- DATA TO EXAMINE -
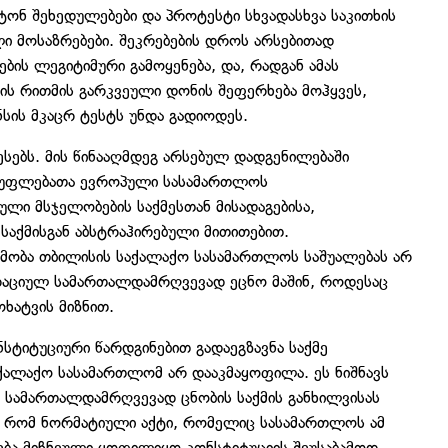
ატონ შეხედულებები და პროტესტი სხვადასხვა საკითხის
ი მოსაზრებები. შეკრებების დროს არსებითად
ბის ლეგიტიმური გამოყენება, და, რადგან ამას
ბის რითმის გარკვეული დონის შეფერხება მოჰყვეს,
ნსის მკაცრ ტესტს უნდა გადიოდეს.
რესებს. მის წინააღმდეგ არსებულ დადგენილებაში
 უფლებათა ევროპული სასამართლოს
ული მსჯელობების საქმესთან მისადაგებისა,
აქმისგან აბსტრაჰირებული მითითებით.
მობა თბილისის საქალაქო სასამართლოს საშუალებას არ
რაციულ სამართალდამრღვევად ეცნო მაშინ, როდესაც
ხატვის მიზნით.
სტიტუციური წარდგინებით გადაეგზავნა საქმე
ქალაქო სასამართლომ არ დააკმაყოფილა. ეს ნიშნავს
ს სამართალდამრღვევად ცნობის საქმის განხილვისას
, რომ ნორმატიული აქტი, რომელიც სასამართლოს ამ
ძლება მიჩნეული ყოფილიყო კონსტიტუციის შეუსაბამოდ.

- TASK BRIEF -
Every line that holds the string "სამართალდამრღვევად" must be copied from the records above.

- ANSWER TO THIS EXERCISE -
რაციულ სამართალდამრღვევად ეცნო მაშინ, როდესაც
ს სამართალდამრღვევად ცნობის საქმის განხილვისას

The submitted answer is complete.